I've got a custom implementation of detours on macOS and a test application using it, which is written in C, compiled for macOS x86_64, running on an Intel i9 processor.
The implemention works fine with a multitude of functions. However, if I detour pthread_create
, I encounter strange behaviour: threads that have been spawned via a detoured pthread_create do not execute instructions. I can step through instructions one by one but as soon as I continue
it does not progress. There are no mutexes or synchronisation involved and the result of the function is 0 (success). The exact same application with detours turned off works fine so it's unlikely to be the culprit.
This does not happen all the time - sometimes they are fine but at other times the test applications stalls in the following state:
(lldb) bt all
* thread #1, queue = 'com.apple.main-thread', stop reason = signal SIGSTOP
* frame #0: 0x00007fff7296f55e libsystem_kernel.dylib`__ulock_wait + 10
frame #1: 0x00007fff72a325c2 libsystem_pthread.dylib`_pthread_join + 347
frame #2: 0x0000000100001186 DetoursTestApp`main + 262
frame #3: 0x00007fff7282ccc9 libdyld.dylib`start + 1
frame #4: 0x00007fff7282ccc9 libdyld.dylib`start + 1
thread #2
frame #0: 0x00007fff72a2cb7c libsystem_pthread.dylib`thread_start
Relevant memory pages have the executable flag set. The detour function that intercepts the thread creation looks like this:
static int pthread_create_detour(pthread_t* thread,
const pthread_attr_t* attr,
void* (*start_routine)(void*),
void* arg)
{
detour_count++;
pthread_fn original = (pthread_fn)detour_original(dlsym((void*)-1, "pthread_create"));
return original(thread, attr, start_routine, arg);
}
Where detour_original
retrieves the pointer to [original function + size of function's prologue].
Tracing through the instructions, everything seems to be working correctly and pthread_create
terminates successfully. Tracing the application's system calls via dtruss
does show calls to
bsdthread_create(0x10DB964B0, 0x0, 0x7000080DB000) = 29646848 0
With what I have confirmed are the correct arguments.
This behaviour is only observed in release builds - debug works fine but the disassembly and execution of a detoured pthread_create
and associated detours code seems to be identical in both cases.

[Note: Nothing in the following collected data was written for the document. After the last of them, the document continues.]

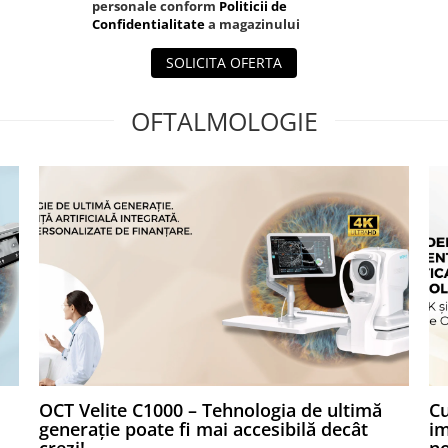
personale conform
Politicii de
Confidentialitate
a magazinului
SOLICITA OFERTA
OFTALMOLOGIE
OCT Velite C1000 – Tehnologia de ultimă
Cu
generație poate fi mai accesibilă decât
im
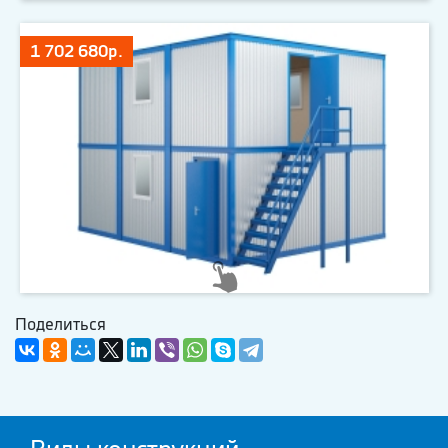
1 702 680р.
Поделиться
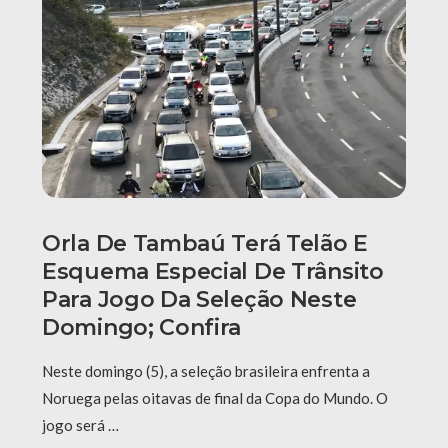
Orla De Tambaú Terá Telão E
Esquema Especial De Trânsito
Para Jogo Da Seleção Neste
Domingo; Confira
Neste domingo (5), a seleção brasileira enfrenta a
Noruega pelas oitavas de final da Copa do Mundo. O
jogo será …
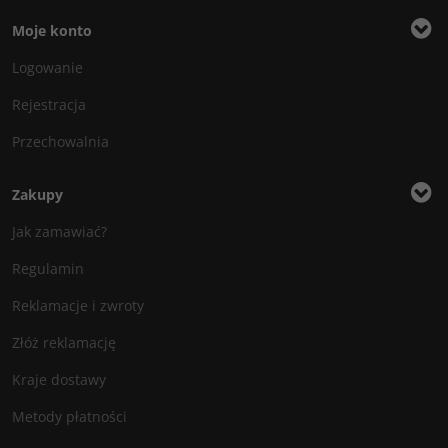
Moje konto
Logowanie
Rejestracja
Przechowalnia
Zakupy
Jak zamawiać?
Regulamin
Reklamacje i zwroty
Złóż reklamację
Kraje dostawy
Metody płatności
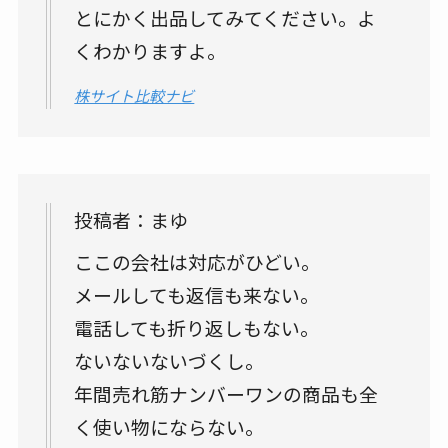
とにかく出品してみてください。よ
くわかりますよ。
株サイト比較ナビ
投稿者：まゆ
ここの会社は対応がひどい。
メールしても返信も来ない。
電話しても折り返しもない。
ないないないづくし。
年間売れ筋ナンバーワンの商品も全
く使い物にならない。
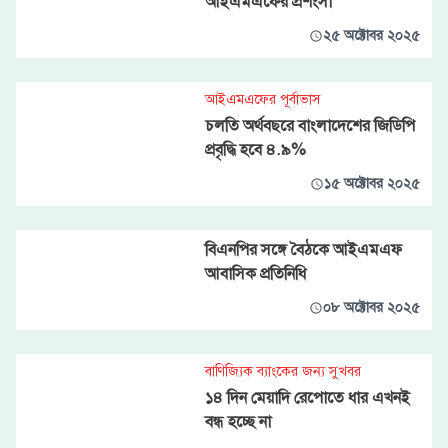
আইএমএফের প্রশংসা
২৫ অক্টোবর ২০২৫
আইএমএফের পূর্বাভাস
চলতি অর্থবছরে বাংলাদেশের জিডিপি
প্রবৃদ্ধি হবে ৪.৯%
১৫ অক্টোবর ২০২৫
বিএনপির সঙ্গে বৈঠকে আইএমএফ
আবাসিক প্রতিনিধি
০৮ অক্টোবর ২০২৫
বাণিজ্যিক ব্যাংকের জন্য সুখবর
১৪ দিন মেয়াদি রেপোতে ধার এখনই
বন্ধ হচ্ছে না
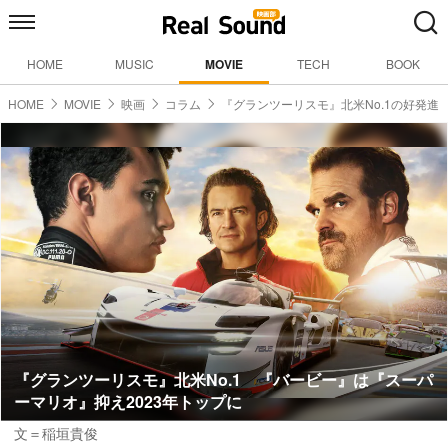
HOME
MUSIC
MOVIE
TECH
BOOK
HOME
MOVIE
映画
コラム
『グランツーリスモ』北米No.1の好発進
『グランツーリスモ』北米No.1 『バービー』は『スーパ
ーマリオ』抑え2023年トップに
文＝稲垣貴俊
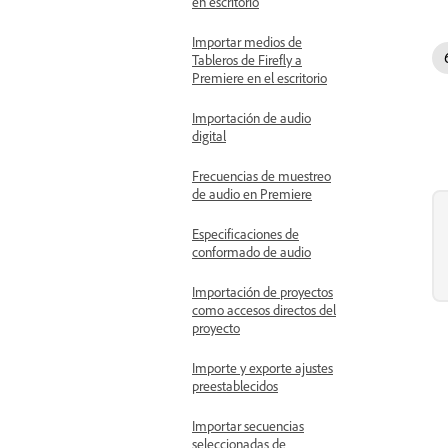
en escritorio
Importar medios de
Tableros de Firefly a
Premiere en el escritorio
Importación de audio
digital
Frecuencias de muestreo
de audio en Premiere
Especificaciones de
conformado de audio
Importación de proyectos
como accesos directos del
proyecto
Importe y exporte ajustes
preestablecidos
Importar secuencias
seleccionadas de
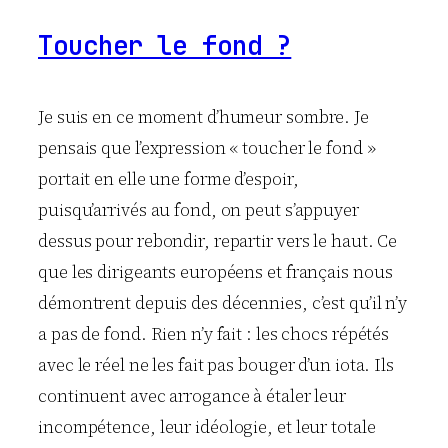
Toucher le fond ?
Je suis en ce moment d’humeur sombre. Je
pensais que l’expression « toucher le fond »
portait en elle une forme d’espoir,
puisqu’arrivés au fond, on peut s’appuyer
dessus pour rebondir, repartir vers le haut. Ce
que les dirigeants européens et français nous
démontrent depuis des décennies, c’est qu’il n’y
a pas de fond. Rien n’y fait : les chocs répétés
avec le réel ne les fait pas bouger d’un iota. Ils
continuent avec arrogance à étaler leur
incompétence, leur idéologie, et leur totale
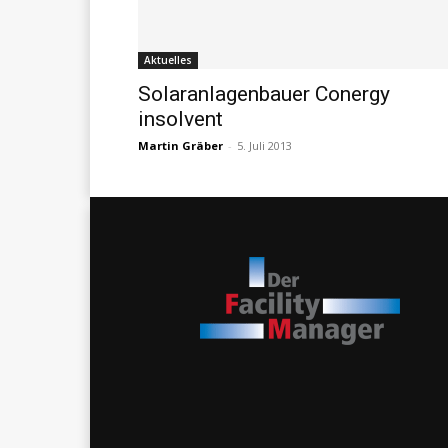
Aktuelles
Solaranlagenbauer Conergy
insolvent
Martin Gräber
-
5. Juli 2013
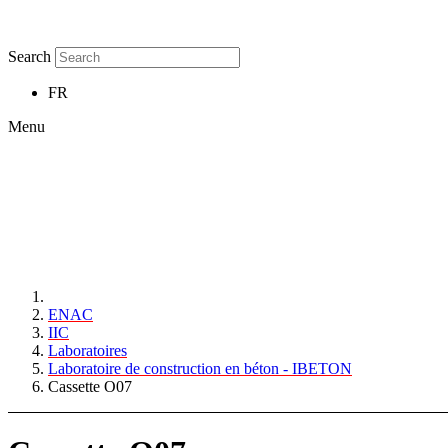
Search
FR
Menu
ENAC
IIC
Laboratoires
Laboratoire de construction en béton - IBETON
Cassette O07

I found a couple of odd workarounds for this issue that don't make much sense. Given the detour function, a number of things can be substituted into the following:
static int pthread_create_detour(pthread_t* thread,
const pthread_attr_t* attr,
void* (*start_routine)(void*),
void* arg)
{
detour_count++;
pthread_fn original = (pthread_fn)detour_original(dlsym((void*)-1, "pthread_create"));
<...> <== SUBSTITUTE HERE
return original(thread, attr, start_routine, arg);
}
__asm__ __volatile__("" ::: "memory");
_mm_clflush(real_pthread_create);
usleep(1)
printf
statement.void *data = malloc(40000);
.All of these seem to point to a stale instruction cache. However, the Intel manual states the following:
A write to a memory location in a code segment that is currently cached in the processor causes the associated cache line (or lines) to be invalidated. This check is based on the physical address of the instruction. In addition, the P6 family and Pentium processors check whether a write to a code segment may modify an instruction that has been prefetched for execution. If the write affects a prefetched instruction, the prefetch queue is invalidated. This latter check is based on the linear address of the instruction.
What's even more interesting is that those workarounds have to be executed for every new thread created, with the execution happening on the main thread, so it's very unlikely to be the cache. I have also tried putting in cache flushes at every memory write that writes instructions but that did not help. I've also written a memcpy
that bypasses the cache with the use of Intel's intrinsic _mm_stream_si32
and swapped it out for every instruction memory write in my implementation without any success.
The next suspect in line is a race condition. However, it's not clear what would be racing as at first there are no other threads. I have put in a fibonacci sequence calculation for a randomly-generated number and that would still stall the newly-spawned threads.
What is causing this issue? What other mechanisms could be responsible for this?
At this point I have run out of things to check so any suggestions will be welcome.
I found that the reason why the spawned thread was not executing instructions was that the r8
register wasn't being cleared at the right time in the execution of pthread_create
due to an issue with my detours implementation.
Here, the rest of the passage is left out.